Customer relationships and contracts
Customer relationships and contracts are amortized on a straight-line basis over the estimated useful life of the related customer relationship
and contracts, which represents up to 15 years.
Software
Software is amortized over 3 to 7 years.
E. Business combinations and goodwill
Business combinations are accounted for using the acquisition method.
The cost of a business combination is measured as the fair value of assets given, equity instruments issued and liabilities assumed at the
date of acquisition. Identifiable assets acquired, liabilities and contingent liabilities assumed are measured initially at fair value at the date of
acquisition. Acquisition-related costs associated with the business combinations are expensed as incurred.
After initial recognition, goodwill is measured at cost less any accumulated impairment losses, if any. For the purpose of impairment testing,
goodwill acquired in a business combination is, from the acquisition date, allocated to each of the Corporation’s cash generating units
(“CGU”) or group of CGUs that are expected to benefit from the synergies of the combination, irrespective of whether other assets or
liabilities of the acquiree are assigned to those units. A CGU is the smallest identifiable group of assets that generates cash inflows that are
largely independent of the cash inflows from other assets or groups of assets.
Where goodwill forms part of a CGU and part of the operation within that unit is disposed of, the goodwill associated with the operation
disposed of is included in the carrying amount of the operation when determining the gain or loss on disposal of the operation. Goodwill
disposed of in this circumstance is measured based on the relative values of the operation disposed of and the portion of the CGU retained.
34 – HÉROUX-DEVTEK INC. – Fiscal 2023 Consolidated Financial Statements
F.
Impairment of goodwill and other non-financial assets
Goodwill is tested for impairment annually on March 31 or when warranted by specific circumstances. A prior year’s impairment test may be
used in the annual impairment test when specific criteria are met. Impairment is determined by assessing the recoverable amount of the CGU
to which the goodwill relates. A CGU’s recoverable amount is the higher of a CGU’s fair value less costs of disposal and its value in use. The
Corporation uses the discounted cash flow method to estimate value in use, consisting of future cash flows derived from the most recent
budget and strategic plan, which cover five years, approved by the Corporation’s management and Board of Directors. These future cash
flows consider each CGU’s past performance, market share, economic trends, specific and market industry trends and corporate strategies.

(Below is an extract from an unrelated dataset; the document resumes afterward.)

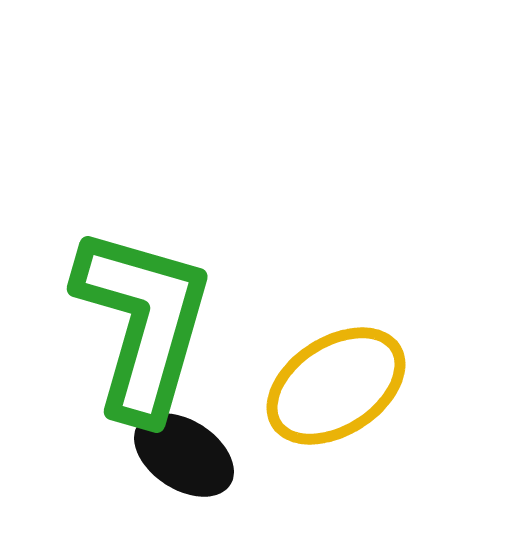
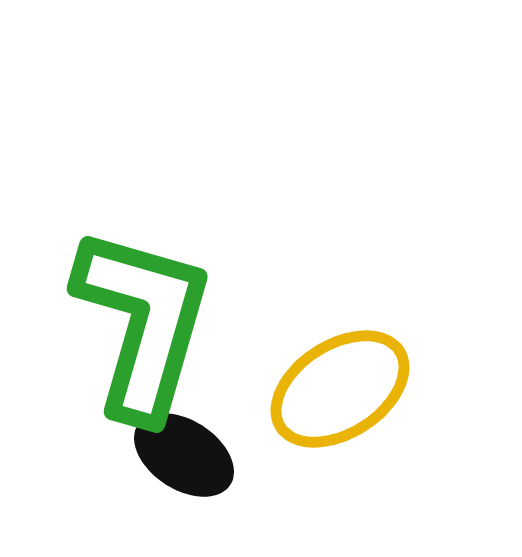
yellow ellipse: moved 4 px right, 3 px down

A perpetual growth rate is used for cash flows beyond this five-year period. The perpetual growth rate is determined with regard to the
specific markets in which the CGU participates. The discount rate used by the Corporation for cash flows is a pre-tax rate based on the
weighted-average cost of capital pertaining to each CGU, which reflects the current market assessment of (i) the time value of money, and (ii)

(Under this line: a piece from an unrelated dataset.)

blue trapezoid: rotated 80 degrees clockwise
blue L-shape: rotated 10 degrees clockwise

the risks specific to the assets. Where the recoverable amount of the CGU is less than its carrying amount, an impairment loss is recognized.
Impairment losses relating to goodwill cannot be reversed in future periods.
For non-financial assets other than goodwill, the Corporation assesses at each reporting date whether there is an indication that the carrying
amount may be impaired. If any such indication exists, the Corporation estimates the asset’s recoverable amount. An asset’s recoverable
amount is the higher of an asset’s fair value less costs of disposal and its value in use and is determined for an individual asset, unless the
asset does not generate cash inflows that are largely independent of those from other assets or groups of assets. If the asset does not
generate cash inflows that are largely independent of those from other assets or group of assets, the recoverable amount is determined by
reference to the CGU’s value in use. Where the carrying amount of an asset exceeds its recoverable amount, the asset is considered
impaired and is written-down to its recoverable amount. In assessing value in use, the estimated future cash flows are discounted to their
present value using a pre-tax discount rate that reflects current market assessments of the time value of money and the risks specific to the
asset. In determining fair value less costs to sell, an appropriate valuation model is used. These calculations are corroborated by valuation
multiples or other available fair value indicators. For non-financial assets other than goodwill, a previously recognized impairment loss is
reversed if there has been a change in the estimated recoverable amount since the last impairment loss was recognized. That increased
amount cannot exceed the carrying amount that would have been determined, net of accumulated amortization, had no impairment loss been
recognized for the asset in prior years. Such a reversal is recognized in the consolidated statements of income.
G. Financial assets
Initial recognition
At initial recognition, financial assets are classified either as financial assets at fair value through profit or loss (“FVTPL”), measured at
amortized cost (“AC”) or fair value through other comprehensive income (“FVTOCI”). The classification is based on two criteria: the
Corporation’s business model for managing the assets; and whether the instruments’ contractual cash flows represent ‘solely payments of
principal and interest’ on the principal amount outstanding (the “SPPI criterion”). The Corporation’s financial assets are held within a business
model with the objective to hold the financial assets in order to collect contractual cash flows that meet the SPPI criterion are classified and
subsequently measured at amortized cost. They consist of cash, accounts receivable and certain other current and long-term assets.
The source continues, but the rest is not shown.